Specialist data analysts Global Data claim that the world's clean energy sector could be hindered by a 10% fall in Chinese battery production capacity due to the COVID-19 pandemic.
They say that manufacturing across the global clean energy sector including renewable energy, battery energy storage and electric vehicles could all be affected; and crucially, two of China's major lithium-ion manufacturers - CATL and BYD - are facing potential disruption to production facilities located in provinces that were highly affected by the pandemic. Overall, COVID-19 is expected to mean 26 GWh less output than planned in China's manufacturing capacity.

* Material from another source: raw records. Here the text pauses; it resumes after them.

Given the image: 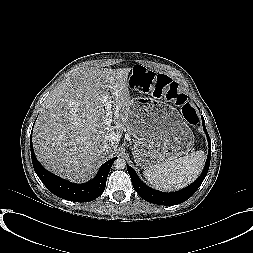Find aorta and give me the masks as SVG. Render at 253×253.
<instances>
[{"label": "aorta", "mask_w": 253, "mask_h": 253, "mask_svg": "<svg viewBox=\"0 0 253 253\" xmlns=\"http://www.w3.org/2000/svg\"><path fill=\"white\" fill-rule=\"evenodd\" d=\"M114 167L116 168V169H119V170H121V169H124L125 167H126V161H125V159H123V158H117L115 161H114Z\"/></svg>", "instance_id": "762f6f07"}]
</instances>
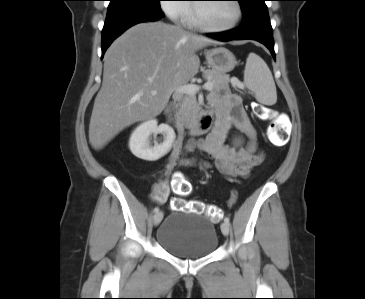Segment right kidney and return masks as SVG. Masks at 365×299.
I'll return each mask as SVG.
<instances>
[{"mask_svg":"<svg viewBox=\"0 0 365 299\" xmlns=\"http://www.w3.org/2000/svg\"><path fill=\"white\" fill-rule=\"evenodd\" d=\"M162 134L163 142L150 140V136ZM175 132L167 124H160L156 119H150L140 124L131 134L129 148L133 155L146 161H156L166 155L175 141Z\"/></svg>","mask_w":365,"mask_h":299,"instance_id":"ca27d5eb","label":"right kidney"}]
</instances>
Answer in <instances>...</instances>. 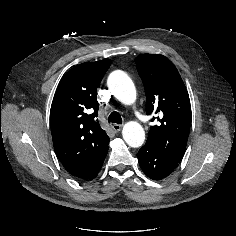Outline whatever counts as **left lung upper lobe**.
<instances>
[{"instance_id":"1","label":"left lung upper lobe","mask_w":236,"mask_h":236,"mask_svg":"<svg viewBox=\"0 0 236 236\" xmlns=\"http://www.w3.org/2000/svg\"><path fill=\"white\" fill-rule=\"evenodd\" d=\"M136 67L145 89L146 113L159 115V124L151 127L146 144L179 162L192 119L185 84L173 63L163 55L140 54Z\"/></svg>"}]
</instances>
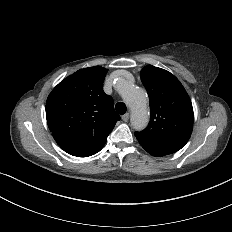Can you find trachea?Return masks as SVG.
<instances>
[{
    "instance_id": "trachea-1",
    "label": "trachea",
    "mask_w": 232,
    "mask_h": 232,
    "mask_svg": "<svg viewBox=\"0 0 232 232\" xmlns=\"http://www.w3.org/2000/svg\"><path fill=\"white\" fill-rule=\"evenodd\" d=\"M115 109H116L118 114L123 115L126 113L127 107L123 102H118L115 105Z\"/></svg>"
}]
</instances>
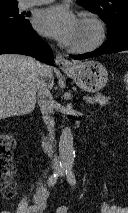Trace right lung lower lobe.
<instances>
[{"mask_svg": "<svg viewBox=\"0 0 128 213\" xmlns=\"http://www.w3.org/2000/svg\"><path fill=\"white\" fill-rule=\"evenodd\" d=\"M24 54L54 64L50 46L32 29L30 22L16 26L0 25V54Z\"/></svg>", "mask_w": 128, "mask_h": 213, "instance_id": "98d812e1", "label": "right lung lower lobe"}]
</instances>
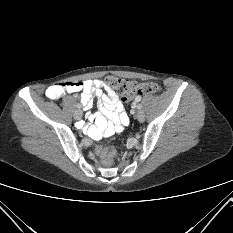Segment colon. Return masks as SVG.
<instances>
[{
	"instance_id": "colon-1",
	"label": "colon",
	"mask_w": 233,
	"mask_h": 233,
	"mask_svg": "<svg viewBox=\"0 0 233 233\" xmlns=\"http://www.w3.org/2000/svg\"><path fill=\"white\" fill-rule=\"evenodd\" d=\"M109 90L120 94L123 101H128L136 95L157 93L161 90L160 86L154 82H135L116 76H107L103 82ZM95 153L100 156L103 164L112 163L115 151L112 148L102 145L94 146Z\"/></svg>"
}]
</instances>
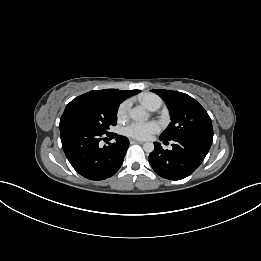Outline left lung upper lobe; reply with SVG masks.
Returning <instances> with one entry per match:
<instances>
[{"instance_id":"5c2ea615","label":"left lung upper lobe","mask_w":261,"mask_h":261,"mask_svg":"<svg viewBox=\"0 0 261 261\" xmlns=\"http://www.w3.org/2000/svg\"><path fill=\"white\" fill-rule=\"evenodd\" d=\"M166 103L171 122L160 135L170 141L183 137H199L213 139V127L206 110L191 96L177 91L157 90Z\"/></svg>"}]
</instances>
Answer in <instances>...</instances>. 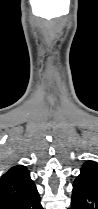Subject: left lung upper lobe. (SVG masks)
<instances>
[{"mask_svg":"<svg viewBox=\"0 0 98 209\" xmlns=\"http://www.w3.org/2000/svg\"><path fill=\"white\" fill-rule=\"evenodd\" d=\"M75 181H83L98 188V164L94 161H87L83 164L80 175Z\"/></svg>","mask_w":98,"mask_h":209,"instance_id":"1","label":"left lung upper lobe"}]
</instances>
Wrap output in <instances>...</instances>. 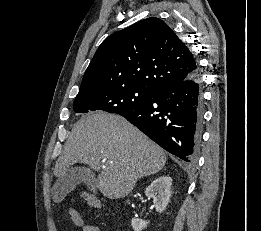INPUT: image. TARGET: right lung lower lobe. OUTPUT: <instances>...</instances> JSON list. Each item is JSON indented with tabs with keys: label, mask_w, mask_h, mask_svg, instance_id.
I'll use <instances>...</instances> for the list:
<instances>
[{
	"label": "right lung lower lobe",
	"mask_w": 261,
	"mask_h": 231,
	"mask_svg": "<svg viewBox=\"0 0 261 231\" xmlns=\"http://www.w3.org/2000/svg\"><path fill=\"white\" fill-rule=\"evenodd\" d=\"M121 116L171 154L186 162H194L202 126L198 72L161 88L147 104Z\"/></svg>",
	"instance_id": "98d812e1"
}]
</instances>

GlobalData's Senior Power Analyst Somik Das commented: “With COVID-19 causing a slowdown of China’s production output and economic growth prospects, the countries position as a global manufacturing hub is directly hurting international markets such as the clean energy sector where it is a battery manufacturing powerhouse.
"Several energy storage companies have rearranged their equipment lines or supply chains owing to a shortage in the workforce because of the pandemic. The Chinese EV charging infrastructure market have been negatively impacted by this, experiencing a set back with respect to battery storage capacity addition.
"However, backed by the Chinese Government, CATL and BYD, two of the largest battery manufacturers in China, have been widening their production capacities abroad."
While there are plans to extend production facilities worldwide, 88 of the 115 global battery 'mega factories' that are planned for completion by 2029 with support from the Chinese government are set to be located in the country. China also dominates the planned Li-ion pipeline installed battery storage capacity with 564 GWh by 2028, compared to Europe's 348 GWh capacity by 2029.
Das continued: “The scene should improve soon. Slowly and steadily as China makes its way out of the pandemic the battery storage sector is expected to pick up the pace as the Chinese battery manufacturers return to business as usual and make up for lost output in the second half of the fiscal year.”
With UK bike manufacturers and retailers seeing a huge boom in business as people turn to two wheels to get their daily exercise, it remains to be seen whether availability of e-bikes could be affected by the slowing down of li-ion battery production - but eBikeTips will be checking in on our industry contacts to see if they're experiencing problems sourcing hardware over the next few months.